Sunday, August 1, 2010

Fiction as Fact to Fashion our Lives

Here is a bit from a NY Times op-ed by Maureen Dowd that looks at fictional presentation of women: the early 60s from the perspective of 1960s Hollywood of Breakfast at Tiffany's and the perspective of 2000s TV's Mad Men:
Back in the early ’60s, Holly was the woman we wanted to be. The slender and stylish New York beauty was supported by men, yet she seemed free.

Now, back in the early ’60s on TV, Betty is the woman we don’t want to be. The slender and stylish New York beauty is supported by men, and she seems trapped.

“Breakfast at Tiffany’s” was cool because of its modern glamour, ushering in a sexy future. “Mad Men” is cool because of its retro glamour, recalling a sexy past.

Audrey Hepburn’s Holly Golightly, a call girl with a crazy streak, got money from strange men at boîtes for “trips to the powder room.” January Jones’s Betty Draper, a housewife with a crazy streak, cheated on her husband, when she was pregnant, with a strange man at a boîte.

The tightly wound Betty is a gilded bird in a cage; she needs to belong to someone, this season to a new, older husband, an adviser to Governor Rockefeller.

The wild-child Holly is terrified someone will put her in a cage — in the Truman Capote novella, she won’t even walk past the Central Park Zoo — and she doesn’t want to belong to anyone. (She also doesn’t want anything to belong to her; that’s why she dumps her cat in a garbage can at the end.
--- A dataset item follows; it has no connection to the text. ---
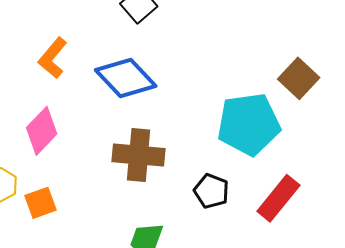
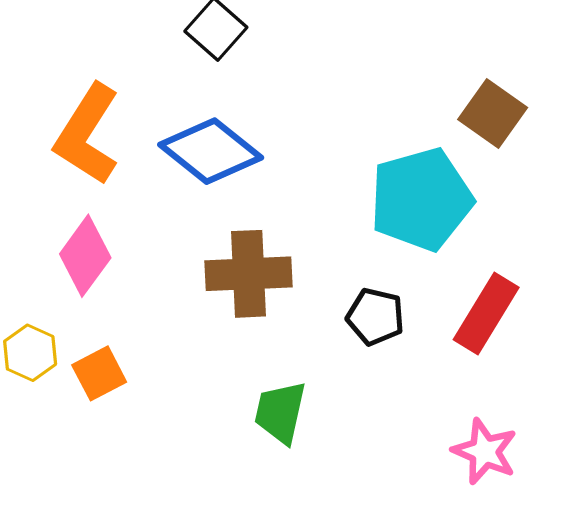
orange L-shape: (53, 58) -> (87, 134), size x1.5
In the tacked-on happy ending of the movie, she finds the cat; in the book, which has no leading man to tell her she’s already in a cage of her own making, she doesn’t.)

The alcohol-swigging Betty never calls her blue periods “the mean reds,” as the alcohol-swigging Holly did, but the women have their vertiginous moods in common: luminescent looks overlaying dark psyches.
This above bit is the tease to lure you in. Maureen Dowd has more to say. Read the whole article.

The fictional message is mixed. First, it is a distortion, an illusion, drawn to tickle our fancy and excite us about possibilities. Second, it is a lie that hides an more complex, much uglier truth. But, as Maureen Dowd points out, this mixed message can hide good and bad. The feminist revolution was fed to some extent by the Hollywood image of Holly Golightly. At the same time, the image lures people into acts and attitudes that they may end up regretting later. In short, life is complex and you live it from one mistake to the next. What's important is not that you always do the right thing, but that you learn from your mistakes and continue to try and do better.